Mafiosi, when arrested or facing investigative committees or court appearances, develop a gamut of medical maladies ranging from heart trouble to common colds.
It is common for FBI agents derisively to diagnose such ploys as "Sicilian flu," a term coined when the late Buffalo boss Stefano Magaddino promptly took to bed when agents came to arrest him. He claimed to have the flu and was much too ill to be fingerprinted. As Special Agent Neil Welch put it, "It won't hurt. We just want to hold his hand."
Subjected to a bedside arraignment, Don Stefano sucked on an oxygen tube and gasped, "Take-a the gun. Take-a the gun and shoot me, that's what you want!" At the time, Don Stefano was 77, and some five years from his final reward.
Claims of ill health do seem to have some validity however, in the cases of the older dons. Ascribing heart conditions to "Sicilian flu" may in fact be a bit uncharitable.
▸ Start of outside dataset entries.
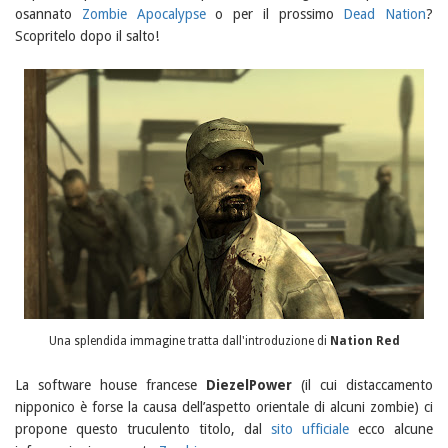
osannato
Zombie Apocalypse
o per il prossimo
Dead Nation
?
Scopritelo dopo il salto!
Una splendida immagine tratta dall'introduzione di
Nation Red
La software house francese
DiezelPower
(il cui distaccamento
nipponico è forse la causa dell’aspetto orientale di alcuni zombie) ci
propone questo truculento titolo, dal
sito ufficiale
ecco alcune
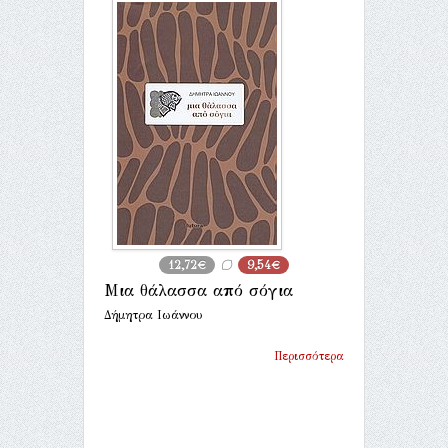
12,72€
9,54€
Μια θάλασσα από σόγια
Δήμητρα Ιωάννου
Περισσότερα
Carlo Gambino claimed his heart condition kept him abed most of the time in his tightly guarded home on Long Island.
More likely he stayed in bed because, stripped of his citizenship, his "bum ticker" protected him from deportation. He still schemed, issued orders and, indeed, seemed to have little trouble venturing forth when crime family business beckoned. Yet in the end it was a heart attack that put him down for good.
Scientific study is elusive on the subject, but it is obvious to any reporter on the Mafia beat that members of organized crime suffer more from heart attacks and heart disease than the population as a whole. Perhaps the high incidence of stress-related diseases is an indication of the pressures on Mafia Dons. Is a heart disease a condition that goes with the territory?